Task goal: Among the records below, the line containing "The width and" marks the start. Output it and all lines after it exactly.

Collected data entries
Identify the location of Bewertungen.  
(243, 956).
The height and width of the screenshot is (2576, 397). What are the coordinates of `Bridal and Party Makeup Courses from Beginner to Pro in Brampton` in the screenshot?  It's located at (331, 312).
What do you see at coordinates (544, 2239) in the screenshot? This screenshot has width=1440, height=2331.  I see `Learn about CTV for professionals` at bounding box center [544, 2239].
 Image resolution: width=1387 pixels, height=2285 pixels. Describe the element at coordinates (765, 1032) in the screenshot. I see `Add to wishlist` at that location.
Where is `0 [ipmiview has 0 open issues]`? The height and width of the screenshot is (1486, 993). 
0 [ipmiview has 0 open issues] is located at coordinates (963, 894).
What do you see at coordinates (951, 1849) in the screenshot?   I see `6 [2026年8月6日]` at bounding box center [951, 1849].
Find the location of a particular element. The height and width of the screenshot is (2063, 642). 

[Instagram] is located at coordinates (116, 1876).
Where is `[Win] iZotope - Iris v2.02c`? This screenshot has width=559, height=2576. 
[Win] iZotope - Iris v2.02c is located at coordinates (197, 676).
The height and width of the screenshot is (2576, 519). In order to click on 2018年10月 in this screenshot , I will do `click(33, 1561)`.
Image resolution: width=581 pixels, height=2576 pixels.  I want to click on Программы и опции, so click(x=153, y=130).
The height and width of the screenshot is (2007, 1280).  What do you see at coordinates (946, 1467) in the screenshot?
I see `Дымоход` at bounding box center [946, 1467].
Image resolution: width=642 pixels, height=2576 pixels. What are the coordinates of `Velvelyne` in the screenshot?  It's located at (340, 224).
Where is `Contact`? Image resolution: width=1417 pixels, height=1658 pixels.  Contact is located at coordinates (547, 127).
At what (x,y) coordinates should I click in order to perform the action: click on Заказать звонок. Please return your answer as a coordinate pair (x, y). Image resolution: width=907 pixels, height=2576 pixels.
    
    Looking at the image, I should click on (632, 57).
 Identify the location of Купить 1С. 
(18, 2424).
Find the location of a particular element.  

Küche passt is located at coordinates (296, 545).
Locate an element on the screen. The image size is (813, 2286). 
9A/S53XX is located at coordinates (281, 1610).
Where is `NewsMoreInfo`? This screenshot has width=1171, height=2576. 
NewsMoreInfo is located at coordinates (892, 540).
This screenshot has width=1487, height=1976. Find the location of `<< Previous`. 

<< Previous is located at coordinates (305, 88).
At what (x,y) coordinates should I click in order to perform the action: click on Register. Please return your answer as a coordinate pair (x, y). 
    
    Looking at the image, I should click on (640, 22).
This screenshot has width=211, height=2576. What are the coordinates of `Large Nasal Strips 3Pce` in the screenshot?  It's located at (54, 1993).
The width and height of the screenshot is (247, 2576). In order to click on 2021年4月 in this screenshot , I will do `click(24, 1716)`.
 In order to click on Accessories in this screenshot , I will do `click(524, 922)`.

Answer space:
The width and height of the screenshot is (247, 2576). In order to click on 2021年4月 in this screenshot , I will do `click(24, 1716)`.
 In order to click on Accessories in this screenshot , I will do `click(524, 922)`.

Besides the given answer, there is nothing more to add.